Diversifying Labels on identity





Art by Rebekah Chun | Eleanor Roosevelt



By Emma Vaughan | Maret '22



It didn’t matter how hard I struggled, nor how loudly I yelled. There seemed no escape from the shroud of invisibility that threatened to suffocate me or from the culture that deemed my existence irrelevant. I was trapped, caged by the opinions of people who only saw one thing. In the eyes of the world, I am nothing but Asian. I am simply someone to be forgotten.


I was in elementary school when I first became aware of this world that expected me to fade into the background. I noticed that my teachers thought I was only two things: hardworking and quiet. Again and again, across report cards, parent-teacher conferences, even in simple conversation, that phrase appeared and precedence. Hardworking and quiet. A phrase of good intentions that left me irritated and confused. While it was meant as a compliment, “hardworking and quiet” felt more like an insult. It felt empty, boring, lifeless, a “compliment” that backhanded me hard enough to leave a mark. My other classmates were showered with extraordinary words that set fire to the sky. They were creative and intelligent, charismatic and confident, leaders and artists that would do great things. Yet I was only hardworking and quiet. I was just an extra in the background, a supporting character to prop up someone else who wasn’t just “hardworking and quiet.”





Although it seemed minor, and most wouldn’t even consider that phrase to be important, that phrase, “hardworking and quiet” ingrained itself in my brain and sunk its black tendrils into my body. Even if I thought I was more, even if I knew myself to be creative and interesting, if all my teachers believed otherwise, then I must be wrong. That hurt. As such, in an attempt to rectify who I was, I threw myself into class discussions with vigor, took charge of projects, forced creativity into everything I did. Anything I could do to show that I wasn’t some boring, quiet girl that filled in the space, I did. I wanted to demonstrate that I could be special; I could be unique.


But despite all my efforts, nothing changed. I was still the “quiet and hardworking” kid, the epitome of “ordinary.” Faced with the fact that my efforts weren’t enough, I eventually accepted that maybe, I really was nothing more than “quiet and hardworking”. It wasn’t until much later that I realized it wasn’t an issue unique to me, it was an issue for all Asians. Too many of my Asian friends and classmates have also been saddled with the label “quiet and hardworking”. I have heard people describe Asians as “all the same”, or as “impossible to tell apart” far too many times. People regularly dismiss the triumphs of Asians by calling them losers, successful only because they have no life outside of studying. Everyone seems to find it too easy to just dismiss an Asian, to push them and their accomplishments to the side.
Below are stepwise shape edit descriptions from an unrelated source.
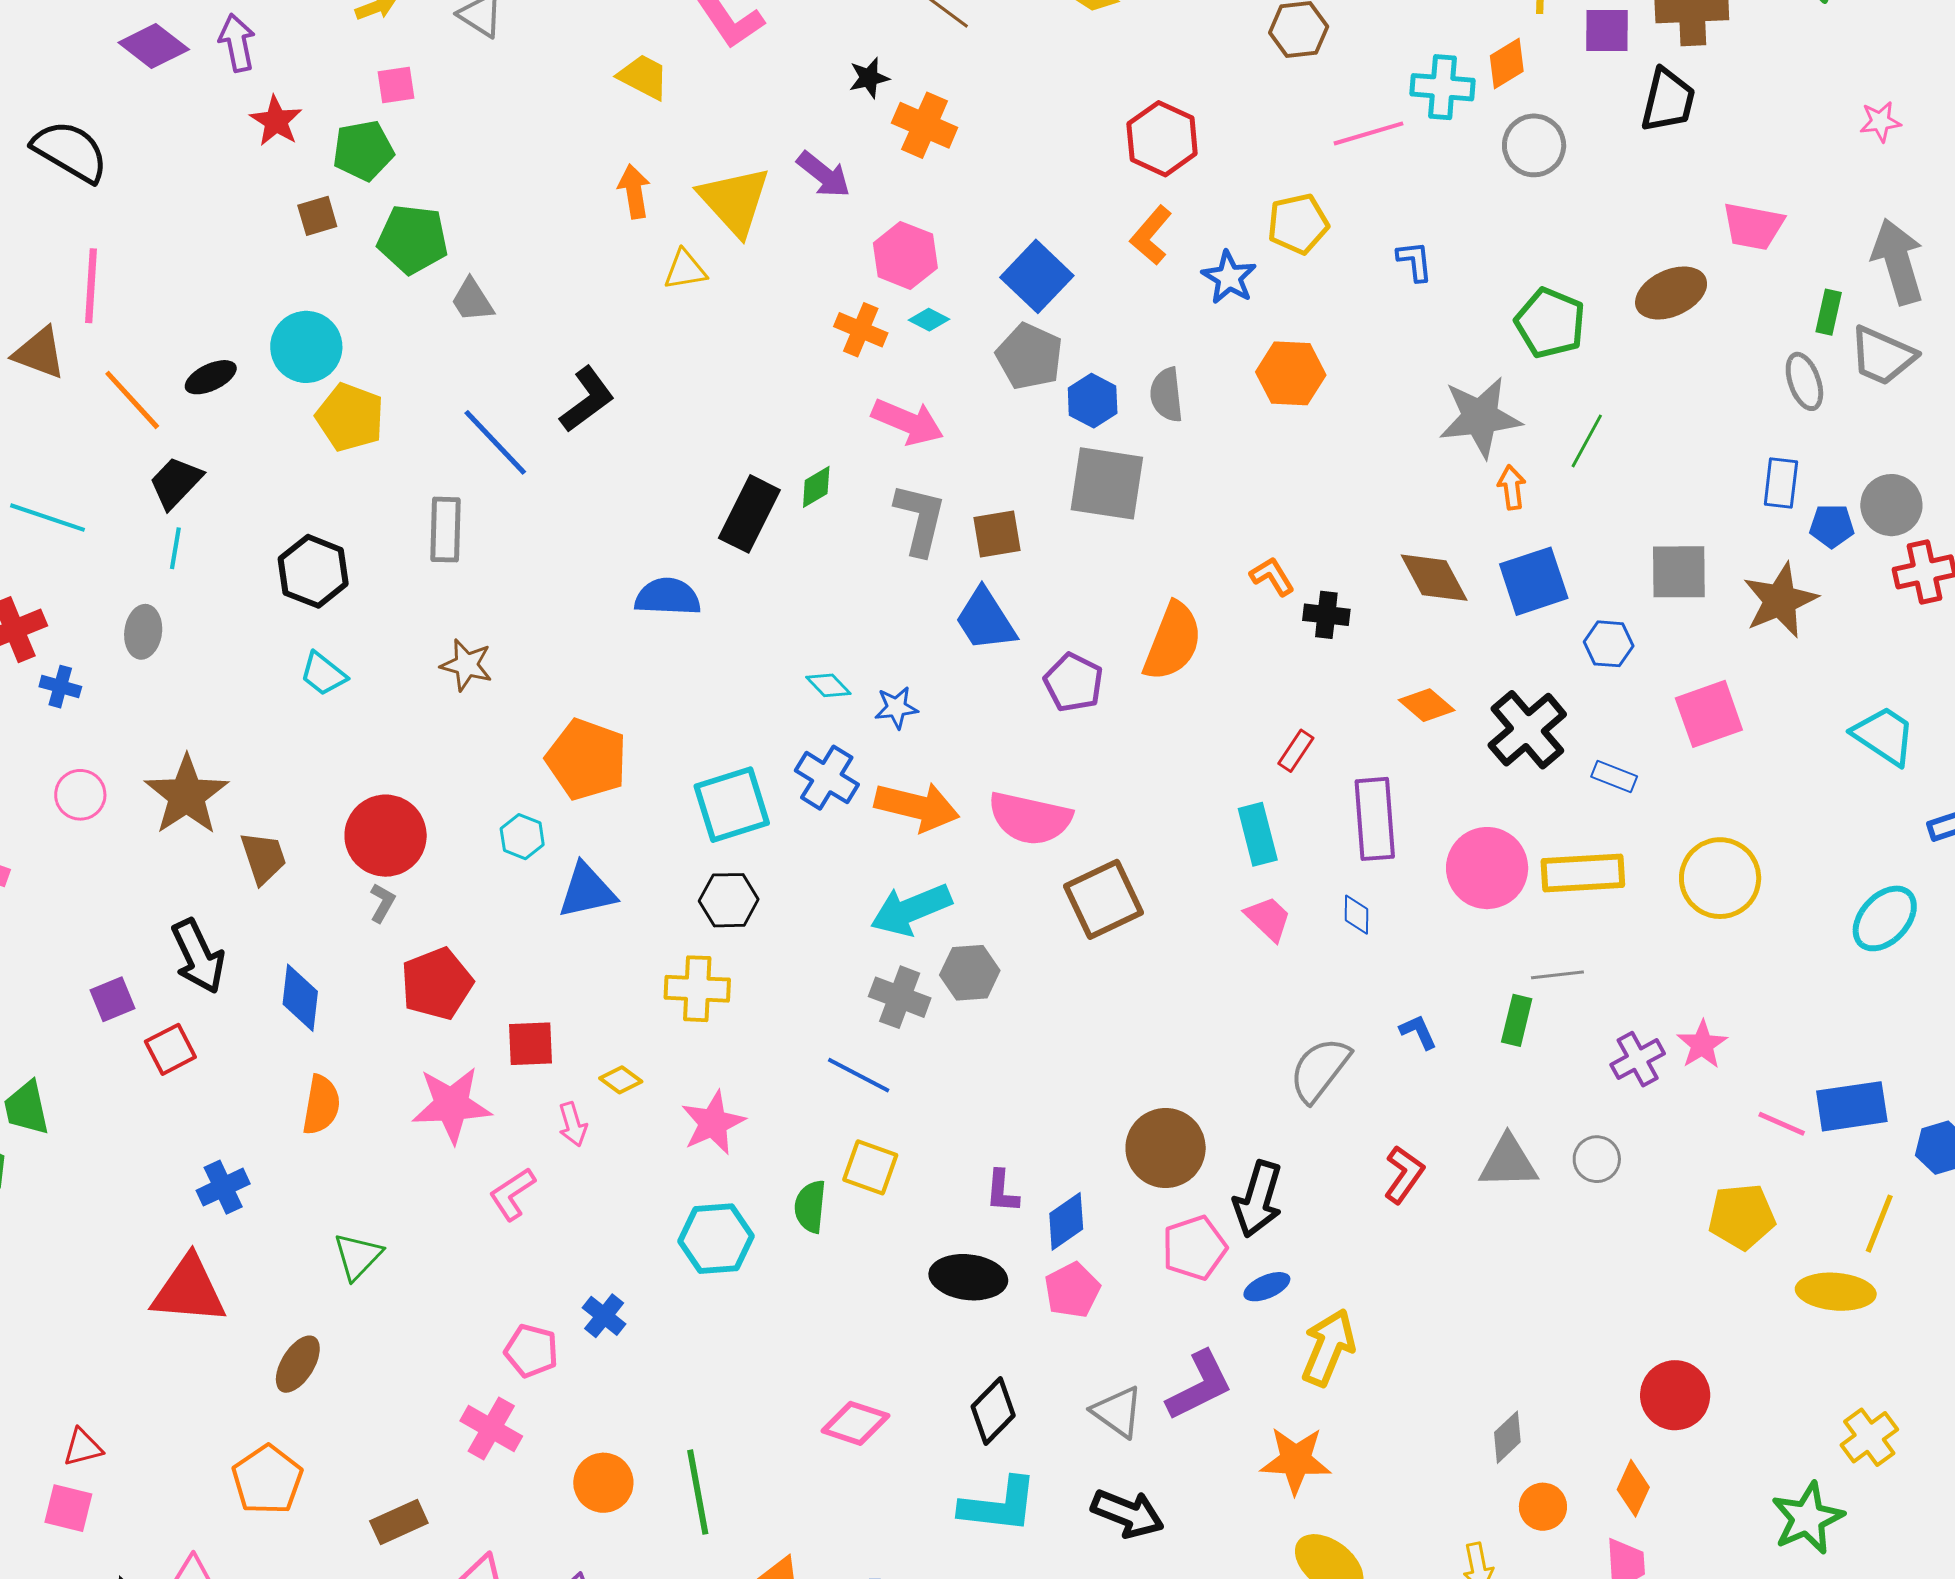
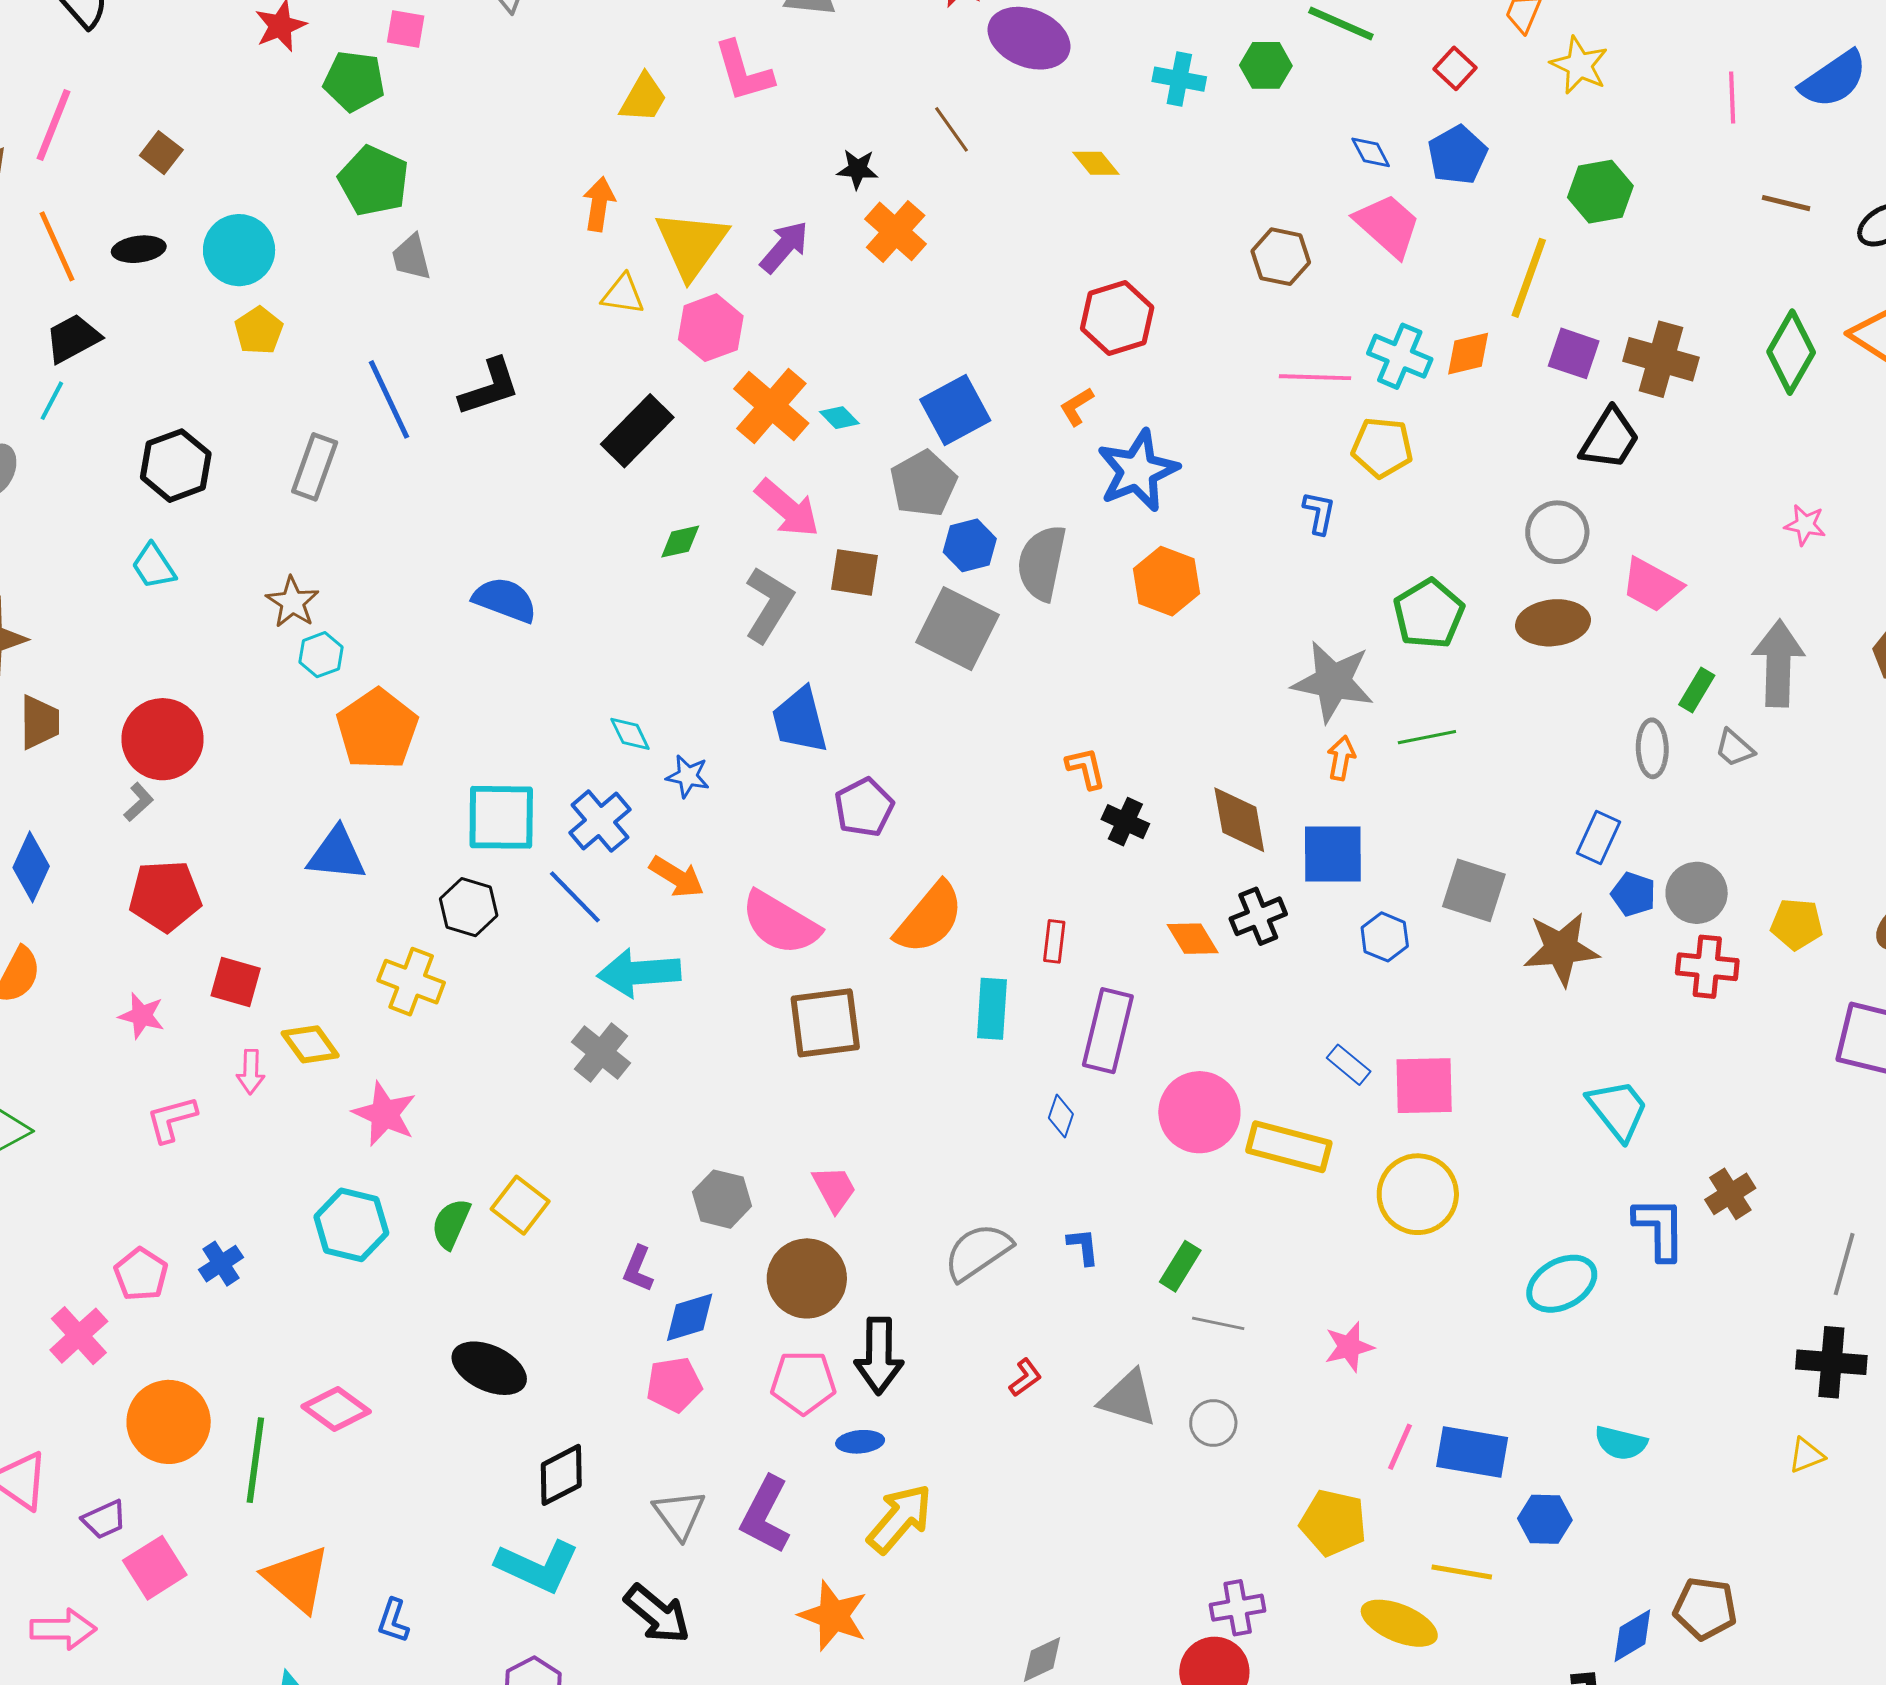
yellow trapezoid: (643, 77) -> (643, 98), turned 74
gray circle: (1534, 145) -> (1557, 532), moved
purple arrow: (824, 175) -> (784, 247), turned -106
brown square: (317, 216) -> (161, 153), moved, turned 36
yellow pentagon: (1298, 224) -> (1382, 447), moved
orange L-shape: (1151, 235) -> (1077, 406), size x0.7
pink hexagon: (905, 255) -> (711, 328), moved
blue star: (1229, 277) -> (1138, 471), size x1.5
orange cross: (861, 330) -> (771, 406), size x1.5
gray trapezoid: (1882, 356) -> (1734, 748), size x0.6
gray semicircle: (1167, 395) -> (1042, 563), size x1.4
yellow pentagon: (350, 417) -> (259, 331), size x0.7
green line: (1587, 441) -> (1427, 737), turned 32
black rectangle: (749, 514) -> (637, 431), moved
brown square: (997, 534) -> (855, 572), moved
orange semicircle: (1173, 642) -> (929, 918), moved
pink square: (1709, 714) -> (1424, 1086), moved
black cross: (1527, 730) -> (1258, 916), moved, size x0.7
red rectangle: (1296, 751) -> (1054, 941), turned -45
orange arrow: (917, 807) -> (677, 877), size x0.7
cyan hexagon: (522, 837) -> (321, 655), moved
pink trapezoid: (1268, 919) -> (834, 1189), moved
gray hexagon: (970, 973) -> (722, 1199), moved
gray line: (1557, 975) -> (1218, 1323), moved
purple cross: (1638, 1059) -> (1238, 1608), moved
blue line: (859, 1075) -> (575, 897), moved
yellow diamond: (621, 1080) -> (310, 1044), size x1.4
pink star: (452, 1105) -> (142, 1016), size x0.6
pink star: (713, 1123) -> (385, 1114), turned 30
pink line: (1782, 1124) -> (1400, 1447), turned 72
red L-shape: (1404, 1174) -> (1025, 1378), size x0.7
black arrow: (1258, 1199) -> (879, 1356), turned -34
yellow line: (1879, 1224) -> (1462, 1572), turned 60
black ellipse: (968, 1277) -> (489, 1368), moved
purple L-shape: (1200, 1386) -> (765, 1515), turned 126
pink diamond: (855, 1423) -> (336, 1409), moved
orange circle: (603, 1483) -> (169, 1422), size x1.4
How many times have you seen an Asian in the news? How many times have you seen Asian characters in movies? How many times have you seen Asians being mentioned, being seen, even getting the slightest bit of recognition from the world? There seems to be a pervasive belief that Asians can only exist as cogs in the machine, unspectacular, and replaceable; small things burdened with making something better than themselves function. We can’t come up with the remarkable on our own, apparently, we can’t be leaders or innovators. We’re too quiet, not unique enough, not special enough to do anything other than lend support. You could make the argument that all Asians just happen to be only defined by “hardworking and quiet,” but there are billions of us out there. Chances are at least a couple of us are good enough to make the front page of the newspaper.


Everyone, not just Asians, suffers at the expense of this stereotype. Every time an Asian is overlooked for a leadership position, or an Asian kid is told they can’t do it, or a stereotype plays a role in undervaluing an Asian, the world suffers for it. We lose out on so many capable Asians and let too many hopes and dreams be sidelined.


So, is there an easy solution to this? No. Not now at least. But that doesn’t mean there hasn’t been progress. Each day, we step closer to solving this problem, either by casting an Asian actor in a movie, recognizing the accomplishments of an Asian, or even by describing Asian children as “bright and creative,” rather than “quiet and hardworking.” One day, these stereotypes will stop playing such a big role in society. One day, Asian children won’t be convinced over and over of their invisibility. But until then, I’ll keep fighting, even if it isn’t noticed by anyone but me. Change has to start somewhere, and even if it’s just one person fighting against all odds to break down Asian stereotypes, even if it’s just one person acknowledging that what the world thinks of her isn’t what she knows to be true about herself, it helps. The world can choose to see me as whatever Asian stereotype they want. I can’t stop them from doing that. But eventually, I’ll change their minds. Why?


Because I am someone to be remembered.